News Release

Controls could lead to increased pollution outside China's capital region

Clean air for some: Unintended spillover effects of regional air pollution policies

Peer-Reviewed Publication

American Association for the Advancement of Science (AAAS)

China's ambitious pollution control policies centered on its capital-area cities of Beijing, Tianjin and Hebei could increase air pollution, carbon dioxide emissions, and water consumption outside this target region, according to new modeling by Delin Fang and colleagues. Their work shows that the strong push to reduce air pollution in the capital region has unintended spillover effects on neighboring provinces. China's regional pollution policies have been enacted in response to health trends following the country's intense economic development, which has been buoyed by a massive increase in exports and a coal-intensive energy plan. The result has been an increase in pollution emissions that accounts for one in six premature deaths in China, mostly from heart and lung disease. By focusing on emission reduction in the capital cities, however, the policies have pushed polluting industries to other nearby regions that have less efficient technologies and often lower environmental standards.
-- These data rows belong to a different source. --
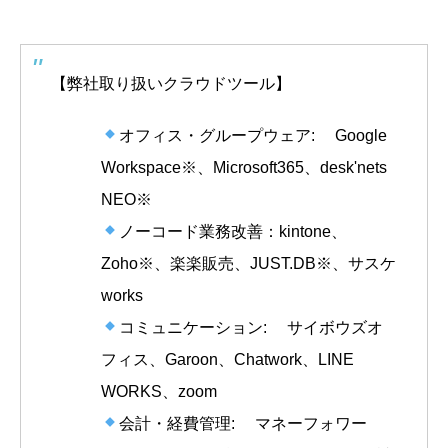
【弊社取り扱いクラウドツール】
オフィス・グループウェア: Google
Workspace※、Microsoft365、desk'nets
NEO※
ノーコード業務改善：kintone、
Zoho※、楽楽販売、JUST.DB※、サスケ
works
コミュニケーション: サイボウズオ
フィス、Garoon、Chatwork、LINE
WORKS、zoom
会計・経費管理: マネーフォワー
The models project that the increase in harmful pollution particle emissions outside the capital will be 1.6 times the reduction in the capital region, that carbon dioxide emissions will be 3.6 times higher in regions beyond the capital cities, and that water consumption will be 2.9 times higher outside the capital cities--all as a result of the capital cities' pollution reduction policies. The increase in pollutants could also find its way back toward the capital region, transported through the atmosphere.